Cette modification vise à responsabiliser davantage les parents mais également à les éclairer quant à l'importance de leur rôle d'éducation et d'accompagnement de leur enfant. Outre cette volonté de clarification, l'objectif est pluriel. Il s'agit aussi de sanctionner le parent lorsque sa propre défaillance, carence ou négligence visàvis de l'enfant l'a mis en danger, et plus encore lorsque cette soustraction a conduit le mineur à adopter un comportement délinquant. Cette nouvelle incrimination et cette circonstance aggravante supplémentaire tendent ainsi à apporter à l'autorité judiciaire les outils et les moyens nécessaires pour lutter efficacement contre la défaillance des parents, en leur permettant de recourir de manière plus éclairée et efficace à cette incrimination.
L'article 2 instaure la possibilité pour le juge des enfants statuant en assistance éducative de prononcer une amende civile à l'égard des parents qui ne défèrent pas aux convocations aux audiences et auditions d'assistance éducative.
Une mesure d'assistance éducative peut être imposée par le juge des enfants mais, pour être efficace, utile et menée dans l'intérêt de l'enfant qu'elle concerne, il est préférable que les parents y adhèrent. Il apparaît donc essentiel de donner aux magistrats des moyens suffisants pour remplir efficacement leur mission et inciter les parents à s'investir dans la procédure d'assistance éducative afin de pouvoir travailler efficacement avec eux. Le premier objectif de cette mesure est d'inciter les parents à honorer leur convocation devant le juge des enfants, le second vise à sanctionner les parents défaillants.
L'article 3 étend la responsabilité solidaire de plein droit des parents pour les dommages causés par leurs enfants sur lesquels ils exercent l'autorité parentale.
Cette mesure, qui s'inscrit dans un contexte alarmant de commission par des mineurs d'actes de dégradations et de violences dans l'espace public, a tout d'abord pour objectif de responsabiliser leurs parents. De plus, les deux parents seront tenus solidairement, ce qui contribuera à renforcer les droits de la victime qui pourra agir contre l'un ou l'autre des parents pour obtenir réparation de son entier préjudice.
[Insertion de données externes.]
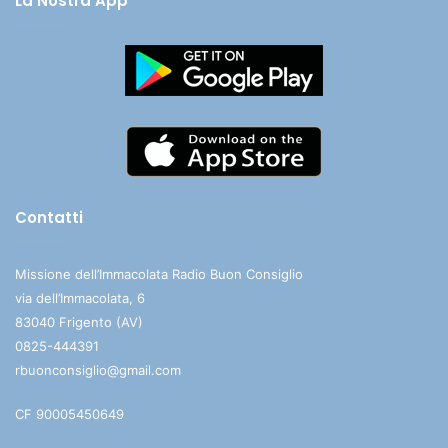
La Nostra App
Contatti
Missione dell’Immacolata Radio Buon Consiglio
via dell’Immacolata, 6
83040 Frigento (AV)
0825-444391
rbuonconsiglio@gmail.com
CF 90005450649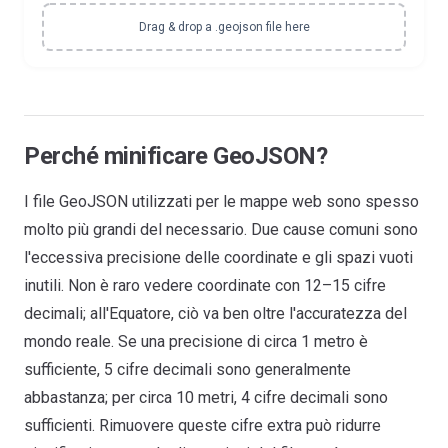
Drag & drop a .geojson file here
Perché minificare GeoJSON?
I file GeoJSON utilizzati per le mappe web sono spesso
molto più grandi del necessario. Due cause comuni sono
l'eccessiva precisione delle coordinate e gli spazi vuoti
inutili. Non è raro vedere coordinate con 12–15 cifre
decimali; all'Equatore, ciò va ben oltre l'accuratezza del
mondo reale. Se una precisione di circa 1 metro è
sufficiente, 5 cifre decimali sono generalmente
abbastanza; per circa 10 metri, 4 cifre decimali sono
sufficienti. Rimuovere queste cifre extra può ridurre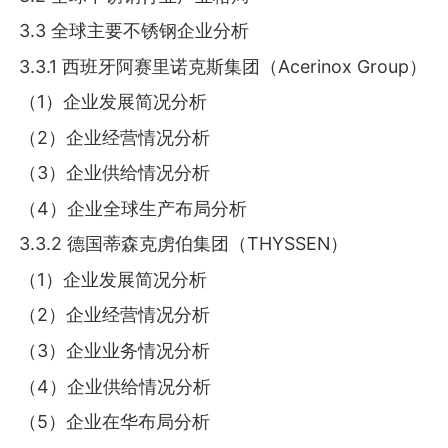
3.3 全球主要不锈钢企业分析
3.3.1 西班牙阿赛里诺克斯集团（Acerinox Group）
（1）企业发展简况分析
（2）企业经营情况分析
（3）企业供给情况分析
（4）企业全球生产布局分析
3.3.2 德国蒂森克虏伯集团（THYSSEN）
（1）企业发展简况分析
（2）企业经营情况分析
（3）企业业务情况分析
（4）企业供给情况分析
（5）企业在华布局分析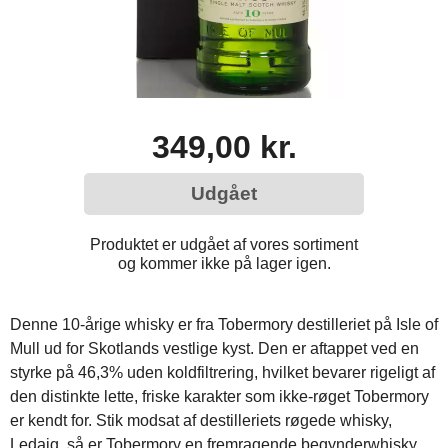
349,00 kr.
Udgået
Produktet er udgået af vores sortiment
og kommer ikke på lager igen.
Denne 10-årige whisky er fra Tobermory destilleriet på Isle of
Mull ud for Skotlands vestlige kyst. Den er aftappet ved en
styrke på 46,3% uden koldfiltrering, hvilket bevarer rigeligt af
den distinkte lette, friske karakter som ikke-røget Tobermory
er kendt for. Stik modsat af destilleriets røgede whisky,
Ledaig, så er Tobermory en fremragende begynderwhisky,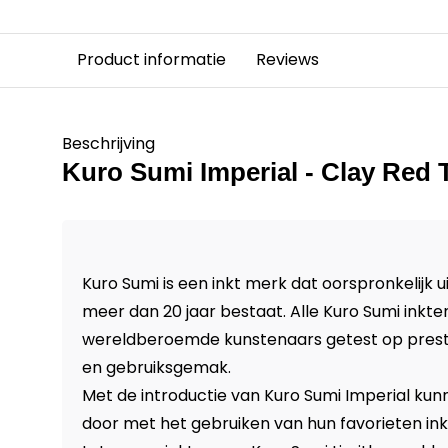
Product informatie
Reviews
Beschrijving
Kuro Sumi Imperial - Clay Red T
Kuro Sumi is een inkt merk dat oorspronkelijk 
meer dan 20 jaar bestaat. Alle Kuro Sumi inkten
wereldberoemde kunstenaars getest op presta
en gebruiksgemak.
Met de introductie van Kuro Sumi Imperial ku
door met het gebruiken van hun favorieten ink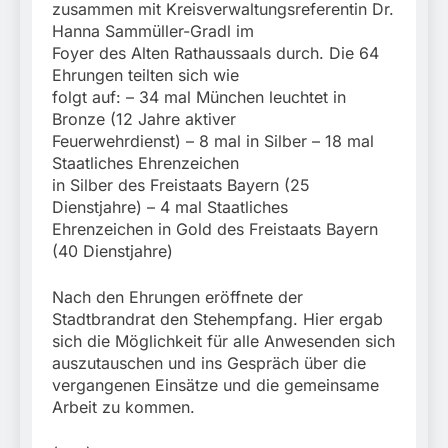
zusammen mit Kreisverwaltungsreferentin Dr.
Hanna Sammüller-Gradl im
Foyer des Alten Rathaussaals durch. Die 64
Ehrungen teilten sich wie
folgt auf: – 34 mal München leuchtet in
Bronze (12 Jahre aktiver
Feuerwehrdienst) – 8 mal in Silber – 18 mal
Staatliches Ehrenzeichen
in Silber des Freistaats Bayern (25
Dienstjahre) – 4 mal Staatliches
Ehrenzeichen in Gold des Freistaats Bayern
(40 Dienstjahre)
Nach den Ehrungen eröffnete der
Stadtbrandrat den Stehempfang. Hier ergab
sich die Möglichkeit für alle Anwesenden sich
auszutauschen und ins Gespräch über die
vergangenen Einsätze und die gemeinsame
Arbeit zu kommen.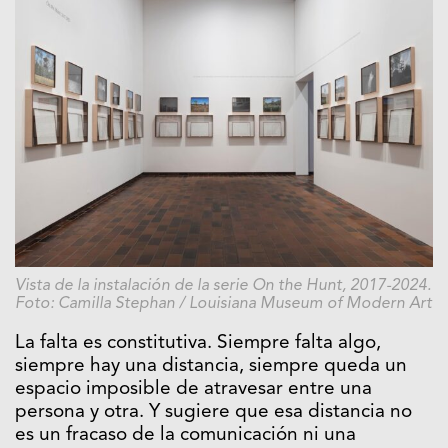
Vista de la instalación de la serie On the Hunt
, 2017-2024.
Foto: Camilla Stephan / Louisiana Museum of Modern Art
La falta es constitutiva. Siempre falta algo,
siempre hay una distancia, siempre queda un
espacio imposible de atravesar entre una
persona y otra. Y sugiere que esa distancia no
es un fracaso de la comunicación ni una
Si depuis le 28 juin dernier, la Cour de cassation juge désormais que lorsque les parents exercent conjointement l'autorité parentale, la condition de cohabitation doit être considérée comme remplie même lorsqu'ils sont séparés et que l'enfant ne réside plus que chez l'un d'entre eux, il est souhaitable d'énoncer cette règle dans la loi.
L'article 4 crée une procédure de comparution immédiate pour les mineurs.
L'objectif est d'offrir aux magistrats une procédure rapide quand la gravité des faits et la personnalité du mineur le justifient.
L'article 5 revoit les modalités d'atténuation de la peine pour les mineurs. Le dispositif proposé se veut équilibré. Entre 13 et 16 ans, il n'y a pas de dérogation possible au principe de l'atténuation de la peine. À compter de 16 ans, une dérogation au principe de l'atténuation de la peine est possible mais elle doit être motivée par la juridiction sauf si les faits ont été commis en état de récidive légale et, pour les infractions les plus graves et en cas de double récidive, la règle est inversée : c'est le maintien du principe de l'atténuation de la peine qui doit dans ce cas, être motivé par la juridiction.